Neil Cavuto: It's 'Unfair' for Jon Stewart to Claim Fox News 'Hates the Poor'

May 16th, 2015 1:27 PM

During the Thursday afternoon edition of Your World With Neil Cavuto, the Fox News Channel business host responded to the accusation from Jon Stewart of Comedy Central's The Daily Show that the people at Fox “hate poor people.”

“I think he's very fast on his feet even if he sometimes gives me a few good kicks,” Cavuto said about Stewart. “That's fine. I can take it and take him. What I can't take is this: that we at Fox actually hate the poor. Now, even by Jon Stewart's Fox-bashing comedic standards, that's a little rich and more than a little unfair.”

“My friend (and talk radio host) Don Imus has a great line,” the host began,”about prickly guests who don't take too kindly to his ribbing. 'It's always funny,' he says, 'until it's about them.'”

“Don's right,” he asserted, “because when I heard no less than Jon Stewart ripping Fox News over its coverage of the poor, well, it got my attention” because he “talks about Fox, where I work, and it was Jon Stewart, who I like.”

“I think Stewart's one of the quickest minds on TV today,” Cavuto said. “He's smart. He's funny. He's thoughtful, even though a tad to the left.”

Cavuto continued:

Now I can't speak for all my colleagues here, but none of us denies there are genuinely poor people or that we shouldn't genuinely help those who are poor. I just question whether all the folks we're supposedly helping are poor.

Now that doesn't make me anti-poor, just anti-beating-our-heads-against-the-wall-doing-the-same-thing-again-and-again and expecting a different result helping the poor.

“Jon Stewart is much funnier and wittier than I will ever be,” the Fox host added. “I'm just a numbers nerd who has concluded all we've done to help the poor has proven to be a sad joke.”

“I want you to focus on the trillions spent fighting a 'War on Poverty' that we are still losing,” he stated. “Now, I'm not saying our poverty rate hasn't come down a bit, but not nearly enough to justify these costs.”

“Don't take it from me,” Cavuto noted. “Take it from the Washington Post's Zachary Goldfarb, who calculated even that improvement isn't what it seems, that if you take out the myriad of government programs and policies that have mushroomed and become part of our expanded social safety net, the actual poverty rate would be closer to 29 percent.”

Describing the War on Poverty another way, Cavuto continued: “If that's victory, please show me defeat because minority youth unemployment is as high as it ever was, and the cycle of government dependence is higher than it ever was.”

“That does not mean that those in genuine need still don't need our help, but what is pretty clear is that what we're doing is not helping,” he asserted.

“That doesn't mean, as well, that we don't help those who are hungry, but with even 46 million Americans receiving food stamps, do we really have that many who really are hungry?” he asked.

“I think Jon Stewart is right to say conservatives need to offer more of a solution than saying 'government is not the solution.'” Cavuto stated. “And as I've said on this show, maybe both parties working together is that solution.

The Fox host then provided an example of how successful such a bipartisan effort can be.

“Like when [Democratic president] Bill Clinton worked with [Republican House majority leader] Newt Gingrich on 'welfare to work.' It worked because it got more folks working, and in the end, isn't that what this is about?” he asked.

He heaped more praise on that program because the government broke the cycle of poverty by “ending the cycle of folks depending on the government to keep them out of poverty.”

“Forget whether that fosters dependency,” Cavuto asserted. “I'm telling you: It's economic lunacy, just like bailouts and rescues are lunacy.

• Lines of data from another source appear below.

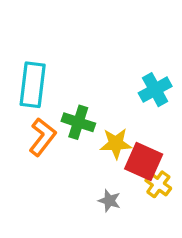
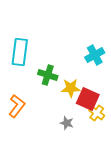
orange L-shape: (42, 137) -> (17, 106), moved

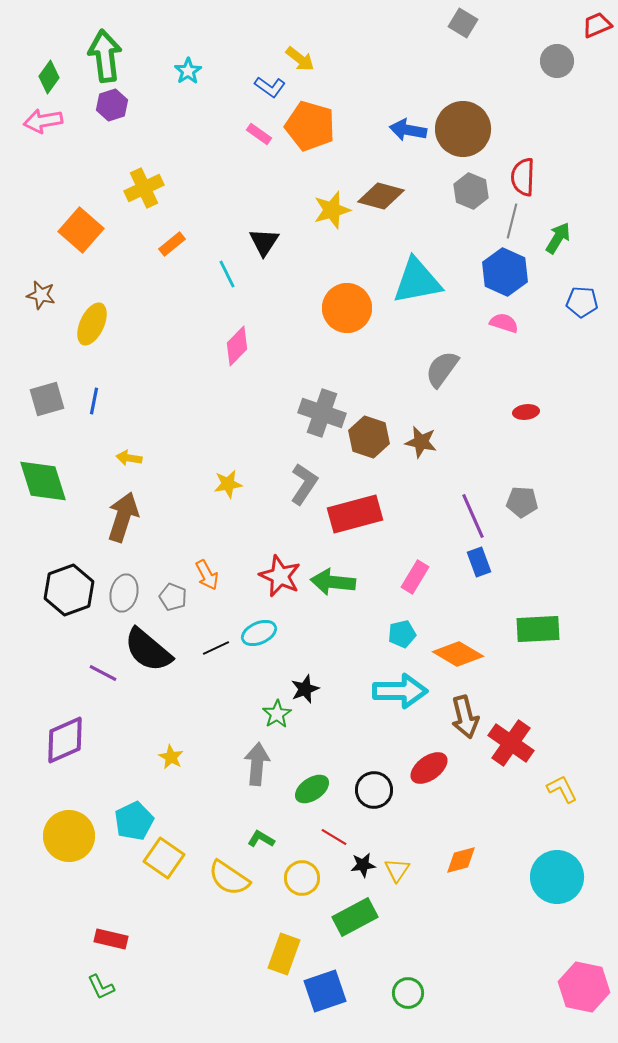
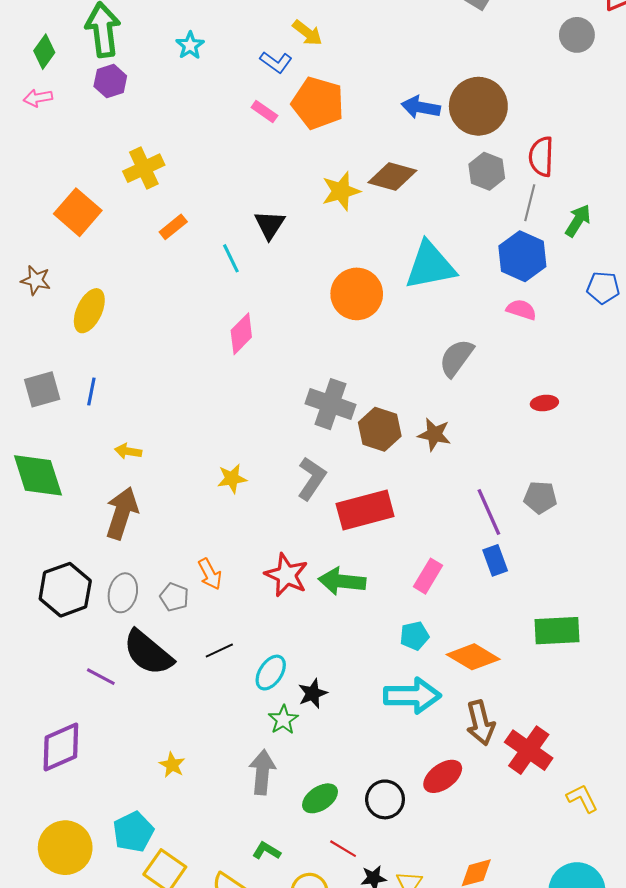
pink arrow: (43, 121) -> (38, 98), size x0.7
cyan ellipse: (259, 633) -> (271, 673), moved, turned -32

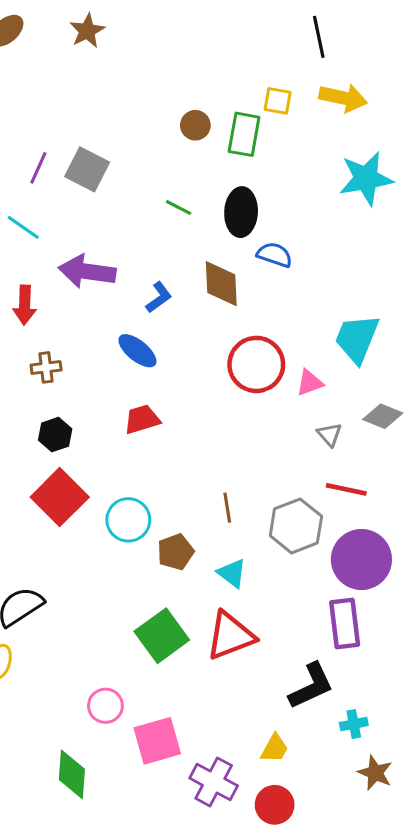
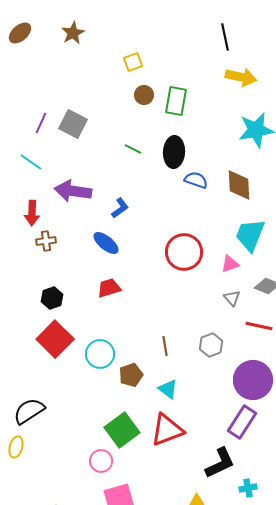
yellow square: (278, 101) -> (133, 62), moved, turned -30
brown diamond: (221, 284) -> (239, 185), moved
brown cross: (46, 367) -> (46, 241), moved
pink triangle: (310, 383) -> (230, 264), moved
red line: (346, 489) -> (259, 326), moved
gray hexagon: (296, 526) -> (211, 345), moved, size x0.7
purple rectangle: (345, 623) -> (242, 422), turned 40
pink circle: (105, 706) -> (101, 461), moved

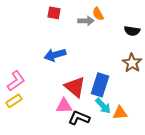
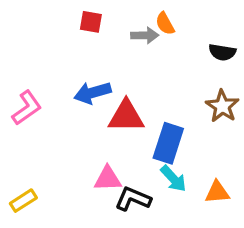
pink L-shape: (16, 81) -> (27, 108), moved
red triangle: (75, 87) -> (126, 116), moved, turned -40
yellow rectangle: (14, 101) -> (23, 201), moved
orange triangle: (120, 113) -> (217, 192), moved

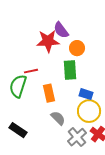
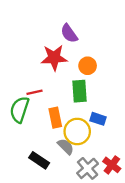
purple semicircle: (61, 30) -> (69, 33), moved
yellow circle: (89, 111) -> (77, 131), moved
black rectangle: (18, 130) -> (39, 160), moved

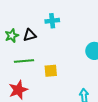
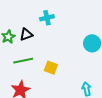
yellow square: (51, 71) -> (51, 68), turned 32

I opposed them when we were doing them for the banks under the last administration, and for everyone and everybody through this one.”

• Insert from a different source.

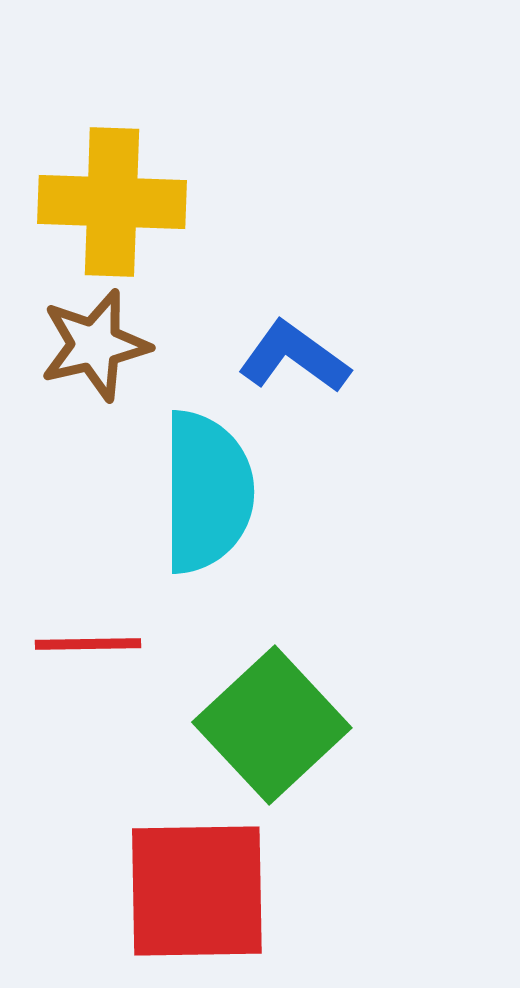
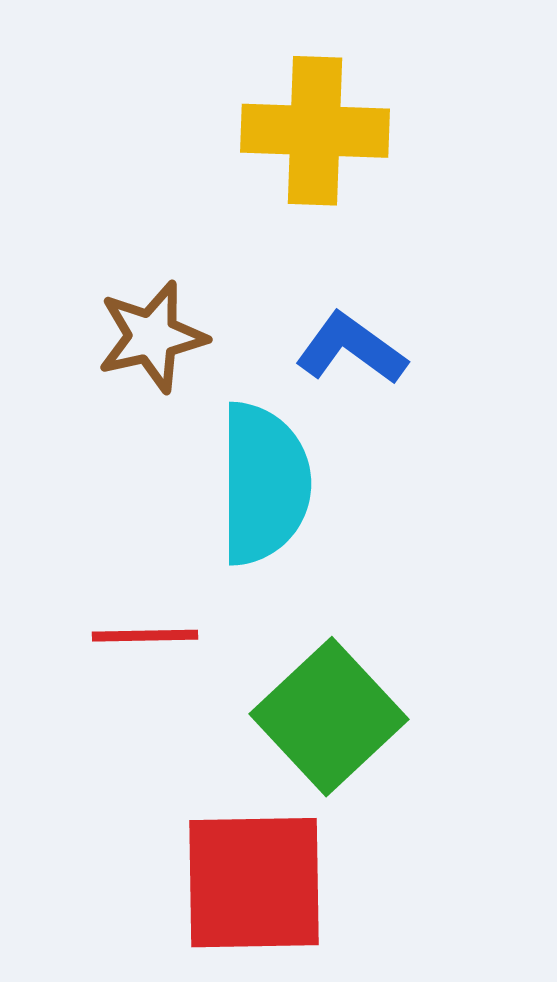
yellow cross: (112, 202) -> (315, 131), moved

It's a cycle that knows no end. Jon Stewart is right to say we shouldn't paint all the poor with the same brush. I hope and trust we do not.

But isn't it just as bad painting the poor with the same familiar federal brush? Isn't that just as offensive when we do it? And isn't that just as much a joke?

“You don't have to be a comic to know that's a tragedy,” he concluded.

The conservative host also has an hour-long weeknight program simply called Cavuto at 8 p.m. on the Fox Business Network.